A few mornings ago, I walked into the kitchen for my second cup of coffee.  Mother was sitting on the couch in the living room, saw me walk in and hollered “peep-eye!”  Since then, she’s said it a few more times as she’s come around the corner to see me in the office, or when she’s sitting in the living room or den and I walk into her view.  I mentioned it to Steve, and then had to explain to him that this is a southern or maybe just a family version of “peek-a-boo”.

Mother has always had a great sense of playfulness and whimsy.  This new exclamation could stem from nothing more than thinking that it was a funny thing to say at the time, and continuing because our reactions are amusing.  Or it could be another indication of the Alzheimer’s Rewind.

Steve asked me when she was last evaluated.  It’s only been a few months.  I told him that unless she begins starting fires or wandering the neighborhood, we’d stay with the annual neuro work ups.

It’s weird watching your mother grow younger as she grows older.

Stages of Alzheimers

The Alzheimers Association lists 7 stages of the disease.

Stage 1: No impairment
Stage 2: Very mild decline
Stage 3: Mild decline
Stage 4: Moderate decline
Stage 5: Moderately severe decline
Stage 6: Severe decline
Stage 7: Very severe decline

Mom seems to be mostly in Stage 4:

Stage 4:
Moderate cognitive decline
(Mild or early-stage Alzheimer’s disease)

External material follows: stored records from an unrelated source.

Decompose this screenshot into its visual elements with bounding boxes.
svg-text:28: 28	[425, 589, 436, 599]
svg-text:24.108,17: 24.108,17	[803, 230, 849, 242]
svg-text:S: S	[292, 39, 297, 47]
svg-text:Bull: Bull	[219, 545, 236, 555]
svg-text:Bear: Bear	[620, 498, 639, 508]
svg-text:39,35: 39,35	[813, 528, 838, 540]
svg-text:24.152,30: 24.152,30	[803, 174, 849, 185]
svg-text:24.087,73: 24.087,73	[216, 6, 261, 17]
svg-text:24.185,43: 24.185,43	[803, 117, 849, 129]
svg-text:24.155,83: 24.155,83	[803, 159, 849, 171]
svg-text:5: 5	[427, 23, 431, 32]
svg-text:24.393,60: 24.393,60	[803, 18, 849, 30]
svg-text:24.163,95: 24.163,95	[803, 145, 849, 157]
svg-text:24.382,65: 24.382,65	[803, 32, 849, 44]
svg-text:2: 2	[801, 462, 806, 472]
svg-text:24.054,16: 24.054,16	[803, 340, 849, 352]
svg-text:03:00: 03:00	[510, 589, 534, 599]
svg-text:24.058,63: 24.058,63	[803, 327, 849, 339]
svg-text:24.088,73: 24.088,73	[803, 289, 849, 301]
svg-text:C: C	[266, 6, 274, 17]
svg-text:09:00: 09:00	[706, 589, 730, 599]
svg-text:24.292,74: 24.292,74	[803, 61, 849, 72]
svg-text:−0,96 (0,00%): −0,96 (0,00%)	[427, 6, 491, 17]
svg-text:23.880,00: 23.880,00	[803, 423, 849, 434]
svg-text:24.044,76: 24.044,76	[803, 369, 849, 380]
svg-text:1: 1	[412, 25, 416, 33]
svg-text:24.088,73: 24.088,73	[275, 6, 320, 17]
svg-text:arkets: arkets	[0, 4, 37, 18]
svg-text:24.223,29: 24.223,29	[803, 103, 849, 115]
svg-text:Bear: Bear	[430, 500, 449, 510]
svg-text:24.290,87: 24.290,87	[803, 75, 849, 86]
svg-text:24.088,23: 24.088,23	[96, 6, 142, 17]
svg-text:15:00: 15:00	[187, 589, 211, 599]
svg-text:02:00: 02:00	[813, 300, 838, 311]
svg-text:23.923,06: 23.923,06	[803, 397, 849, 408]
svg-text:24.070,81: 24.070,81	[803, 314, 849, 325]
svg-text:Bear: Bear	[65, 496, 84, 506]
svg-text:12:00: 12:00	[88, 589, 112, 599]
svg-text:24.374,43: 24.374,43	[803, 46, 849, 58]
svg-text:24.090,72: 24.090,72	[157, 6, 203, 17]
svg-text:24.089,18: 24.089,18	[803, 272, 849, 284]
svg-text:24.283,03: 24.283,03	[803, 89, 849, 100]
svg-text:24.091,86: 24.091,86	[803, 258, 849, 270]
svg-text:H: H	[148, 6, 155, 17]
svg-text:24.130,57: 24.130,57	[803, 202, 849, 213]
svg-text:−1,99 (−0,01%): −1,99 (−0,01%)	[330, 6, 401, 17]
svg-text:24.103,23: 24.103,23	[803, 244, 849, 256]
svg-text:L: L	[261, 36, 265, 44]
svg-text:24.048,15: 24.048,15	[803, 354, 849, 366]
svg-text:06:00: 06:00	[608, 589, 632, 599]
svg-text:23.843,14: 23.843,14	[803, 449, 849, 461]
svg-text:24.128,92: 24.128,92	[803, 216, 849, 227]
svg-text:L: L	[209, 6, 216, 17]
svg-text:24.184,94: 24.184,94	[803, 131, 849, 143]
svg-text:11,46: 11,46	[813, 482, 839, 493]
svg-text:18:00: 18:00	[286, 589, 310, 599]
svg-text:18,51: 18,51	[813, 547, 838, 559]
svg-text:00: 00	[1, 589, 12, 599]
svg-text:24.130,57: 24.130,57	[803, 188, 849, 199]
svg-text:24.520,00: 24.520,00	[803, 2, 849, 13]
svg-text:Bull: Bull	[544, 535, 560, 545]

At this point, a careful medical interview should be able to detect clear-cut symptoms in several areas:

  • Forgetfulness of recent events
  • Impaired ability to perform challenging mental arithmetic — for example, counting backward from 100 by 7s
  • Greater difficulty performing complex tasks, such as planning dinner for guests, paying bills or managing finances
  • Forgetfulness about one’s own personal history
  • Becoming moody or withdrawn, especially in socially or mentally challenging situations 

but perhaps moving into the beginnings of Stage 5:

  Stage 5: Moderately severe cognitive decline
(Moderate or mid-stage Alzheimer’s disease)

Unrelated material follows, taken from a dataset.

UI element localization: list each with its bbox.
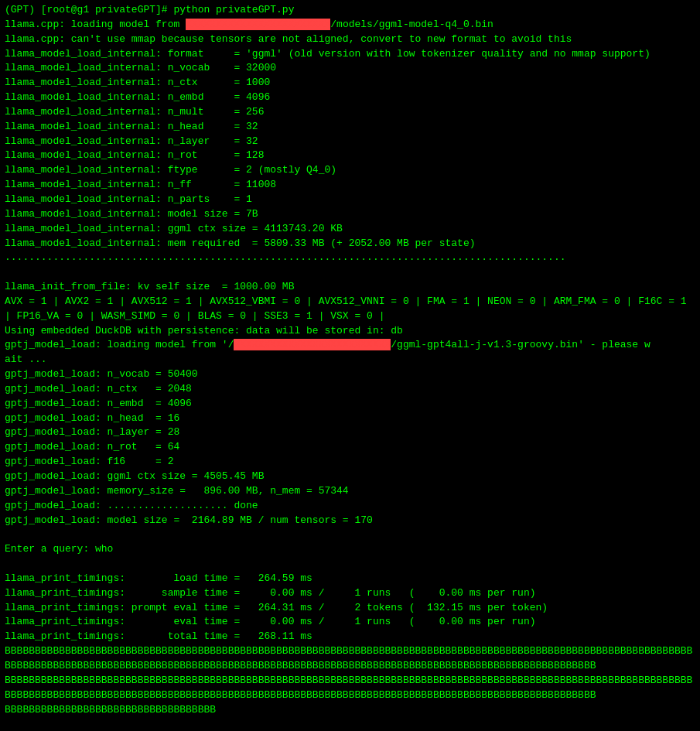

Gaps in memory and thinking are noticeable, and individuals begin to need help with day-to-day activities. At this stage, those with Alzheimer’s may:

  • Be unable to recall their own address or telephone number or the high school or college from which they graduated
  • Become confused about where they are or what day it is
  • Have trouble with less challenging mental arithmetic; such as counting backward from 40 by subtracting 4s or from 20 by 2s
  • Need help choosing proper clothing for the season or the occasion
  • Still remember significant details about themselves and their family
  • Still require no assistance with eating or using the toilet 

Most of the time, it’s not a big deal.  She goes to the Dunedin Day Center three times a week, which she just loves.  Edna, her home health aide, comes on Thursdays for her shower.  We go to Felix’s Hair We Are every 6-7 weeks for our haircuts, grocery shopping every other week, to the drugstore monthly.  She’s always cheerful and pleasant and easy-going.

But every once in awhile, something comes up that reinforces for me that even though the decline is very gradual, it is still there.

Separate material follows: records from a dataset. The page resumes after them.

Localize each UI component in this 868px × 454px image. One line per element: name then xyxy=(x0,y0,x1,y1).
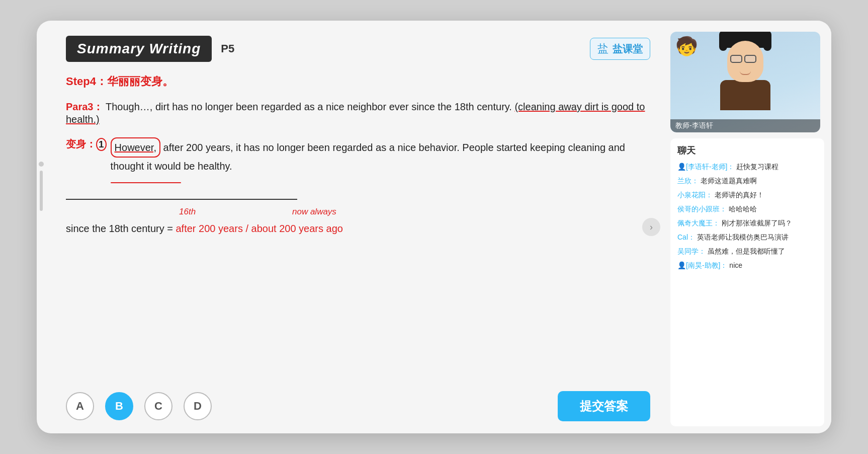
bianshen-text: However, after 200 years, it has no long… xyxy=(111,137,650,175)
chat-msg-8: 👤[南昊-助教]： nice xyxy=(677,260,817,271)
chat-text-1: 赶快复习课程 xyxy=(736,163,778,171)
option-c[interactable]: C xyxy=(144,392,172,420)
emoji-sticker: 🧒 xyxy=(675,36,698,57)
scroll-dot xyxy=(39,162,44,167)
chat-title: 聊天 xyxy=(677,144,817,157)
header-left: Summary Writing P5 xyxy=(66,36,234,62)
chat-msg-7: 吴同学： 虽然难，但是我都听懂了 xyxy=(677,246,817,257)
option-d[interactable]: D xyxy=(184,392,212,420)
chat-msg-4: 侯哥的小跟班： 哈哈哈哈 xyxy=(677,204,817,214)
scroll-bar xyxy=(40,171,43,211)
chat-text-3: 老师讲的真好！ xyxy=(715,191,764,199)
chat-username-3: 小泉花阳： xyxy=(677,191,713,199)
para3-underline: (cleaning away dirt is good to health.) xyxy=(66,101,645,125)
brand-name: 盐课堂 xyxy=(613,42,643,56)
option-a[interactable]: A xyxy=(66,392,94,420)
page-number: P5 xyxy=(221,42,234,55)
chat-username-8: 👤[南昊-助教]： xyxy=(677,261,727,269)
teacher-figure xyxy=(720,32,770,110)
red-underline xyxy=(111,182,181,184)
brand-logo: 盐 盐课堂 xyxy=(590,38,650,60)
divider-line xyxy=(66,199,297,200)
para3-text: Though…, dirt has no longer been regarde… xyxy=(66,101,645,125)
bottom-bar: A B C D 提交答案 xyxy=(66,385,650,421)
para3-label: Para3： xyxy=(66,101,104,112)
teacher-mouth xyxy=(740,71,751,75)
teacher-face xyxy=(727,41,763,82)
bianshen-after: after 200 years, it has no longer been r… xyxy=(111,142,625,172)
chat-text-7: 虽然难，但是我都听懂了 xyxy=(708,247,785,255)
chat-text-6: 英语老师让我模仿奥巴马演讲 xyxy=(697,233,789,241)
chat-username-4: 侯哥的小跟班： xyxy=(677,205,727,213)
base-text: since the 18th century xyxy=(66,223,167,235)
chat-text-8: nice xyxy=(729,261,742,269)
chat-username-7: 吴同学： xyxy=(677,247,706,255)
chat-username-6: Cal： xyxy=(677,233,695,241)
annotation-row: 16th now always since the 18th century =… xyxy=(66,207,650,235)
chat-msg-1: 👤[李语轩-老师]： 赶快复习课程 xyxy=(677,162,817,172)
red-annotation-text: after 200 years / about 200 years ago xyxy=(176,223,342,235)
chat-messages: 👤[李语轩-老师]： 赶快复习课程 兰欣： 老师这道题真难啊 小泉花阳： 老师讲… xyxy=(677,162,817,420)
hair-right xyxy=(763,32,771,51)
chat-username-1: 👤[李语轩-老师]： xyxy=(677,163,734,171)
chat-msg-6: Cal： 英语老师让我模仿奥巴马演讲 xyxy=(677,232,817,243)
however-circled: However, xyxy=(111,137,160,158)
hair-left xyxy=(719,32,727,51)
chat-panel: 聊天 👤[李语轩-老师]： 赶快复习课程 兰欣： 老师这道题真难啊 小泉花阳： … xyxy=(670,138,824,426)
bianshen-block: 变身：1 However, after 200 years, it has no… xyxy=(66,137,650,187)
answer-options: A B C D xyxy=(66,392,212,420)
circled-1: 1 xyxy=(96,138,107,151)
chat-text-5: 刚才那张谁截屏了吗？ xyxy=(722,219,792,227)
teacher-video: 🧒 xyxy=(670,32,820,132)
chat-msg-3: 小泉花阳： 老师讲的真好！ xyxy=(677,190,817,200)
content-body: Step4：华丽丽变身。 Para3： Though…, dirt has no… xyxy=(66,74,650,377)
chat-username-2: 兰欣： xyxy=(677,177,699,185)
chat-username-5: 佩奇大魔王： xyxy=(677,219,720,227)
left-sidebar xyxy=(37,21,46,433)
brand-icon: 盐 xyxy=(597,41,609,56)
teacher-name-bar: 教师-李语轩 xyxy=(670,119,820,132)
para3-block: Para3： Though…, dirt has no longer been … xyxy=(66,100,650,125)
teacher-glasses xyxy=(730,55,756,63)
chat-text-4: 哈哈哈哈 xyxy=(729,205,757,213)
teacher-body xyxy=(720,80,770,110)
bianshen-underline-container xyxy=(111,178,650,187)
header: Summary Writing P5 盐 盐课堂 xyxy=(66,36,650,62)
submit-button[interactable]: 提交答案 xyxy=(558,391,650,421)
option-b[interactable]: B xyxy=(105,392,133,420)
step-label: Step4：华丽丽变身。 xyxy=(66,74,650,89)
annotation-nowadays: now always xyxy=(292,207,336,217)
right-panel: 🧒 xyxy=(670,21,831,433)
chat-msg-2: 兰欣： 老师这道题真难啊 xyxy=(677,176,817,186)
bianshen-label: 变身：1 xyxy=(66,137,107,151)
annotation-16th: 16th xyxy=(179,207,196,217)
page-title: Summary Writing xyxy=(66,36,212,62)
right-scroll-button[interactable]: › xyxy=(642,218,660,236)
equals: = xyxy=(167,223,176,235)
main-content: Summary Writing P5 盐 盐课堂 Step4：华丽丽变身。 Pa… xyxy=(46,21,670,433)
chat-msg-5: 佩奇大魔王： 刚才那张谁截屏了吗？ xyxy=(677,218,817,229)
bianshen-text-area: However, after 200 years, it has no long… xyxy=(111,137,650,187)
app-window: Summary Writing P5 盐 盐课堂 Step4：华丽丽变身。 Pa… xyxy=(37,21,831,433)
chat-text-2: 老师这道题真难啊 xyxy=(701,177,757,185)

We went to a local restaurant for Thanksgiving dinner and had to park one small parking lot over  due to the crowd.  When we left, the walk from inside the restaurant, around the line of people still waiting outside, and maybe 40 yards on to our car had Mother so winded that she had to lean heavy on my arm the last few feet, and she huffed and wheezed half the way home.  It has nothing to do with her lung function, and everything to do with the fact that she not only watches TV every waking moment she’s not at the senior center, but that she lies down on the couch to do it.  She is so very sedentary that any amount of walking seriously tires her.

After going out to dinner for her birthday, we stopped at the drugstore to pick up one of her medications that was waiting.  Since the pharmacy is in the rear of the store, she has to walk more than she would like and more than she is used to.  After picking up her meds and returning to the front of the store, we had to wait a moment for Steve to check out at the front register.  Since Mom was tired, she wanted to sit down, but there was no chair or bench.  So, she sat down on a stack of cases of plastic water bottles in a display at the front of the store, with no idea that this was not good plan or a safety issue.  I told her she couldn’t sit there, and she couldn’t understand why not, and I had to insist that she stand while she was insisting that she was tired and needed to sit.  And, since Mom is very hard of hearing, this conversation was carried out at a volume to allow everyone in the store to listen in.


When we got home, I talked to her about it again, and explained that the water bottles could have fallen, then she would have fallen, then they would have fallen on top of her, and she needed to agree that in the future she would only sit on things that were chairs or benches.  She agreed, but she seemed amused by it and I don’t think she really understood my concern or why I was making such a big deal about it.



Bathtime Blues

I got Mom’s shower all set up. My boss came to the house and installed the new shower head. I got the shower curtain and liner up, the non-slip stickers in the bottom of the tub, the new shower chair and the bolt-on handle to assist with stepping into and out of the tub also installed. Tuesday evening I get home and ask Mom if she wants to go give it a try.

“No, I don’t. I don’t want my hair to be wet when I go to bed.”

“Mom, your hair will have plenty of time to dry in the three hours before bedtime.”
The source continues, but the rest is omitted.